В начале февраля 1934 года в Гюстрове умерла бабушка. Мы получили от тети Анни короткую, прерванную телеграмму: Mama tingezhlaven (=eingeschlafen) [35]35
«Мама упокоилась» (нем.). – Прим. ред.
[Закрыть]. На следующий день нам доставили еще одну, уже напечатанную правильно. Мама очень горевала, она плакала и ходила взад и вперед по Гоголевскому бульвару, папа еле успокоил ее и привел домой.

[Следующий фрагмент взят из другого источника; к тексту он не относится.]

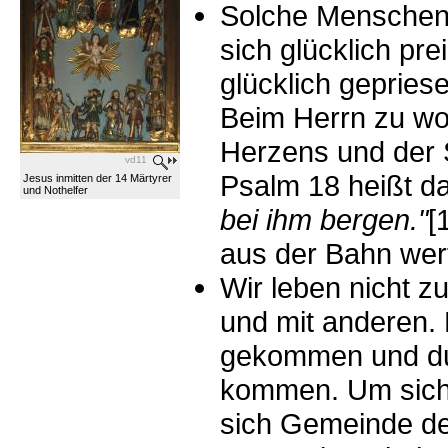
Solche Menschen 
sich glücklich pr
glücklich gepries
Beim Herrn zu wo
Herzens und der 
vd11
Psalm 18 heißt d
Jesus inmitten der 14 Märtyrer
und Nothelfer
bei ihm bergen."
[
aus der Bahn wer
Wir leben nicht z
und mit anderen.
gekommen und du
kommen. Um sich 
sich Gemeinde de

А через несколько дней после этого печального известия вернулись из командировки владельцы комнат, семейство Хитруков. У них было два сына, которые называли друг друга Коля и Миша. Они бегали по комнатам, пинали ногами наш шкаф и кровати и говорили: «А вот тут у нас стоял буфет, а здесь – кушетка». Круглый лысый отец их был настолько глуп, что даже проиграл мне в шахматы. Вообще они сидели у нас целыми днями, требуя, чтобы мы скорее выезжали. Я ненавидела их. Мне так не хотелось уезжать с Арбатской площади. А папа снова сочинял прошения о жилье, снова тетя Люба редактировала и перепечатывала эти заявления, и снова мы всюду получали отказ. Нам предлагали поселиться в комнате у Мясницких ворот вместе с еще одной женщиной, но от этого мы отказались. Наконец, когда Хитруки уже начали вдвигать в комнату свою мебель, мы погрузились в машину и уехали в свободную комнату на Сретенке, не успев даже предварительно ее посмотреть.